As you know I posted code for those wishing to use our personalised Xmas MonTTe Carlo or bust! sig strips over the Christmas period. As it is past 12th night I have updated all these individual sig strips in the Photobucket account I use to host them. I have kept all the individual filenames the same as the Xmas strips and just updated the images so each user has nothing to configure or change themselves.

However, even though I have deleted all the 'snow' images from said Photobucket account many are still showing on the forum! Is there anything at your end that can be refreshed to reflect the changes I have made without having to re-submit the image code to each individual?

Thanks for any help.

Cheers

rich


----------



## Nem (Feb 14, 2005)

Noone of the sig images are stored or cached by the forum software. Just down to the individual pc to check for the updated image. Ctrl + F5 for a hard refresh on the pc usually sorts it, not sure about Mac.


----------



## Nem (Feb 14, 2005)

Just had a look through the MC thread, all the sigs I can see in there have no snow on them


----------



## rustyintegrale (Oct 1, 2006)

Nem said:


> Just had a look through the MC thread, all the sigs I can see in there have no snow on them


Thanks Nick, must be my machine then... :lol:

Cheers mate, Happy New Year.

Rich


----------



## rustyintegrale (Oct 1, 2006)

Nem said:


> Ctrl + F5 for a hard refresh on the pc usually sorts it, not sure about Mac.

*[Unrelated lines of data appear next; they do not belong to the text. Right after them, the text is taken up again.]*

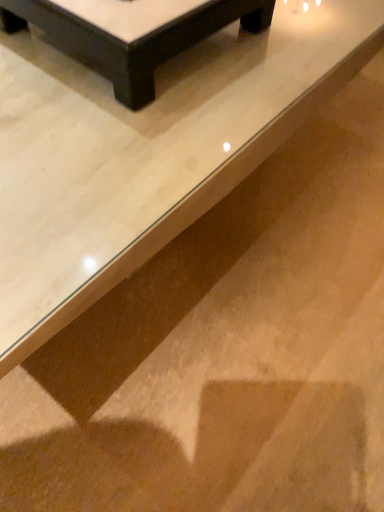 Measure the distance between point (14, 14) and camera.

A distance of 29.92 inches exists between point (14, 14) and camera.

What do you see at coordinates (136, 39) in the screenshot?
I see `black glossy table at upper center, which is counted as the first table, starting from the back` at bounding box center [136, 39].

The height and width of the screenshot is (512, 384). What are the coordinates of `black glossy table at upper center, which is counted as the first table, starting from the back` in the screenshot? It's located at (136, 39).

Describe the element at coordinates (145, 152) in the screenshot. I see `white glossy table at upper center, which is the second table from back to front` at that location.

Locate an element on the screen. The image size is (384, 512). white glossy table at upper center, which is the second table from back to front is located at coordinates (145, 152).

In order to face white glossy table at upper center, which is the second table from back to front, should I rotate leftwards or rightwards?

Turn left approximately 7.335 degrees to face it.

How much space does white glossy table at upper center, which is counted as the first table, starting from the front, occupy vertically?

42.26 centimeters.

You are a GUI agent. You are given a task and a screenshot of the screen. Output one action in this format:
    pyautogui.click(x=<x>, y=<y>)
    Task: Click on the black glossy table at upper center, the second table when ordered from front to back
    
    Given the screenshot: What is the action you would take?
    pyautogui.click(x=136, y=39)

Considering the relative positions of black glossy table at upper center, which is counted as the first table, starting from the back, and white glossy table at upper center, which is the second table from back to front, in the image provided, is black glossy table at upper center, which is counted as the first table, starting from the back, to the left or to the right of white glossy table at upper center, which is the second table from back to front,?

black glossy table at upper center, which is counted as the first table, starting from the back, is to the right of white glossy table at upper center, which is the second table from back to front.

Is black glossy table at upper center, which is counted as the first table, starting from the back, closer to camera compared to white glossy table at upper center, which is the second table from back to front?

No, the depth of black glossy table at upper center, which is counted as the first table, starting from the back, is greater than that of white glossy table at upper center, which is the second table from back to front.

Between point (88, 22) and point (56, 254), which one is positioned in front?

Point (56, 254)

From the image's perspective, is black glossy table at upper center, the second table when ordered from front to back, located above or below white glossy table at upper center, which is counted as the first table, starting from the front?

black glossy table at upper center, the second table when ordered from front to back, is situated higher than white glossy table at upper center, which is counted as the first table, starting from the front, in the image.

From a real-world perspective, does black glossy table at upper center, which is counted as the first table, starting from the back, sit lower than white glossy table at upper center, which is counted as the first table, starting from the front?

No.

In terms of width, does black glossy table at upper center, which is counted as the first table, starting from the back, look wider or thinner when compared to white glossy table at upper center, which is counted as the first table, starting from the front?

Considering their sizes, black glossy table at upper center, which is counted as the first table, starting from the back, looks slimmer than white glossy table at upper center, which is counted as the first table, starting from the front.

Can you confirm if black glossy table at upper center, the second table when ordered from front to back, is taller than white glossy table at upper center, which is the second table from back to front?

No, black glossy table at upper center, the second table when ordered from front to back, is not taller than white glossy table at upper center, which is the second table from back to front.

Is black glossy table at upper center, the second table when ordered from front to back, smaller than white glossy table at upper center, which is counted as the first table, starting from the front?

Correct, black glossy table at upper center, the second table when ordered from front to back, occupies less space than white glossy table at upper center, which is counted as the first table, starting from the front.

Do you think black glossy table at upper center, the second table when ordered from front to back, is within white glossy table at upper center, which is counted as the first table, starting from the front, or outside of it?

black glossy table at upper center, the second table when ordered from front to back, is spatially situated outside white glossy table at upper center, which is counted as the first table, starting from the front.

Can you see black glossy table at upper center, the second table when ordered from front to back, touching white glossy table at upper center, which is counted as the first table, starting from the front?

No, black glossy table at upper center, the second table when ordered from front to back, is not beside white glossy table at upper center, which is counted as the first table, starting from the front.

Is black glossy table at upper center, which is counted as the first table, starting from the back, oriented towards white glossy table at upper center, which is counted as the first table, starting from the front?

No, black glossy table at upper center, which is counted as the first table, starting from the back, is not aimed at white glossy table at upper center, which is counted as the first table, starting from the front.

Can you tell me how much black glossy table at upper center, which is counted as the first table, starting from the back, and white glossy table at upper center, which is the second table from back to front, differ in facing direction?

2.5 degrees.

Measure the distance between black glossy table at upper center, which is counted as the first table, starting from the back, and white glossy table at upper center, which is counted as the first table, starting from the front.

They are 4.65 inches apart.

Image resolution: width=384 pixels, height=512 pixels. I want to click on table in front of the black glossy table at upper center, which is counted as the first table, starting from the back, so click(145, 152).

Which is more to the right, white glossy table at upper center, which is the second table from back to front, or black glossy table at upper center, the second table when ordered from front to back?

Positioned to the right is black glossy table at upper center, the second table when ordered from front to back.

Between white glossy table at upper center, which is counted as the first table, starting from the front, and black glossy table at upper center, the second table when ordered from front to back, which one is positioned behind?

black glossy table at upper center, the second table when ordered from front to back, is further away from the camera.

Is point (317, 40) positioned before point (124, 99)?

No, it is behind (124, 99).

From the image's perspective, is white glossy table at upper center, which is the second table from back to front, located beneath black glossy table at upper center, the second table when ordered from front to back?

In Safari on a Mac you hold down the Shift key whilst hitting the refresh button... 

Cheers

Rich


----------



## jammyd (Oct 11, 2008)

rustyintegrale said:


> Nem said:
> 
> 
> > Ctrl + F5 for a hard refresh on the pc usually sorts it, not sure about Mac.
> ...


 :lol: :lol:


----------



## kmpowell (May 6, 2002)

rustyintegrale said:


> Nem said:
> 
> 
> > Ctrl + F5 for a hard refresh on the pc usually sorts it, not sure about Mac.
> ...


No you dont - you hold down the cmd(apple) button and press refresh(r). :roll:


----------



## rustyintegrale (Oct 1, 2006)

kmpowell said:


> rustyintegrale said:
> 
> 
> > Nem said:
> ...


 :lol:

Well there is also Shift Command R which is Force Repaint which is the equivalent of what I posted above but using the button in Safari's menu bar... :wink:

You need to have the Debug menu action enabled to use it though.


----------



## rustyintegrale (Oct 1, 2006)

jammyd said:


> rustyintegrale said:
> 
> 
> > Nem said:
> ...


 :lol: :lol:


----------



## jammyd (Oct 11, 2008)

Rusty, I was nearly down your way yesterday/today for work, but the weather got in the way, so I stayed @ home and did the work... next time I am looking like heading your way I will let you know


----------



## rustyintegrale (Oct 1, 2006)

jammyd said:


> Rusty, I was nearly down your way yesterday/today for work, but the weather got in the way, so I stayed @ home and did the work... next time I am looking like heading your way I will let you know


Okay mate, that's cool. Can you gimme notice so I can get an air ticket outta here? :wink:

Seriously mate, do that. We can have a beer. 

Cheers

Rich


----------



## rustyintegrale (Oct 1, 2006)

kmpowell said:


> rustyintegrale said:
> 
> 
> > Nem said:
> ...


Actually Kev you're right. I just tried it and your method is much better. 

Cheers

Rich


----------